The magnitude data provides the necessary numbers to compute the AC specifications. The end result is displayed in a 20 × log(magnitude) format so that the FFT result can be viewed (see Figure 1).
Figure 1. Frequency Spectrum of a 16-bit, 40kHz ADC Digitizing a 980Hz Input Signal.
It should be noted that Figure 1 is sometimes called an FFT, as in "Let me see that FFT." Technically, this usage is incorrect. Figure 1 is actually the frequency spectrum of the ADC's discrete time domain output which has been arrived at with the use of a Fast Fourier Transform algorithm. There are other ways that the frequency spectrum could have been computed. However, "FFT" has slipped into common usage as meaning the actual frequency spectrum itself.
Figure 1 defines the key terminology that is needed in order to describe the AC specifications. The fundamental represents the AC input signal. Since the testing is coherent (no window function has been applied to the data), the fundamental is contained in the center of exactly one "bin" of the FFT. At twice the frequency of the input signal lies the first harmonic of the fundamental. If the test setup is good, then the power in the harmonic bin is due only to the ADC and not the AC source. At three times, the input frequency is the second harmonic of the fundamental.

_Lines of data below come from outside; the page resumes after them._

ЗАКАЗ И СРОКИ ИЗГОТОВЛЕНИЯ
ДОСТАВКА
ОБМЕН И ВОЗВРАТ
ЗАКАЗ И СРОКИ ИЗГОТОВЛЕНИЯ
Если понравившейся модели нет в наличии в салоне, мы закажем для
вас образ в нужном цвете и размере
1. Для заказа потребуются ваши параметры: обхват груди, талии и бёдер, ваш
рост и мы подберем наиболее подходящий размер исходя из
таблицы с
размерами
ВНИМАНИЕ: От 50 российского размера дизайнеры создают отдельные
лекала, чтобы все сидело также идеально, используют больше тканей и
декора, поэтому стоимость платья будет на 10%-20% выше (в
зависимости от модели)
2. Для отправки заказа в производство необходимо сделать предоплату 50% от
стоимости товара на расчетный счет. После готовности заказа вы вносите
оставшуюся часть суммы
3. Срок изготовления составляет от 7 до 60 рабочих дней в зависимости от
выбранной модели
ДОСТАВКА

There can be a lot of confusion in regards to naming the harmonics. Obviously, the first harmonic of the fundamental should be called the "first harmonic." Unfortunately, there are other considerations in naming the harmonics. For example, if the harmonic number is referred to as N times the fundamental frequency, then the first harmonic will actually be called the second harmonic (meaning 2 times the fundamental). Then, the first harmonic is the fundamental itself. This has the added benefit in that harmonic "0" is actually the "DC" bin (0 times the fundamental frequency). In some cases, it's desirable to know the power in the DC bin. Thus, software can treat the various "harmonics" in a similar way. On the other hand, a problem with this approach occurs when specifying THD-that will be covered shortly in part two.
The convention adopted here is that the harmonic number refers to N times the fundamental frequency. So, the first (leftmost) of the three harmonics shown in Figure 1 is 2, the second is 3, and the third is 4.
The noise floor of the FFT represents the inherent noise in the ADC as well as the quantization noise of the analog-to-digital conversion process (which replaces an infinitely variable analog input with a discrete digital output). The level of the noise depends on the SNR of the ADC as well as the number of points in the FFT. The overall power doesn't change, but more bins in the FFT result means that the same power is divided up among them, so the noise floor drops. This will be discussed in detail in part two of this series.
The spurious-free dynamic range of the ADC is the range between the fundamental power level and the power in the largest bin of the FFT which is not the DC bin. In some special signal processing applications, harmonic distortion is not a concern, and spurious-free dynamic range is defined as the difference between the fundamental and the highest bin which is not the DC bin or a harmonic bin.
Looking at Figure 1, we have the following definitions for the various AC specifications:
SNR Fundamental power divided by the power of all the bins other than the DC, fundamental, and first N harmonic binsEach of these calculations is a power calculation: the result is the square-root(SQRT) of the sum of squares of the power in the defined bins: result = SQRT(b² + c² + d² + ...). Keep in mind that this is not an RMS calculation, the results are total power not average power.THD Power of the first N harmonic bins (usually expressed relative to some reference power)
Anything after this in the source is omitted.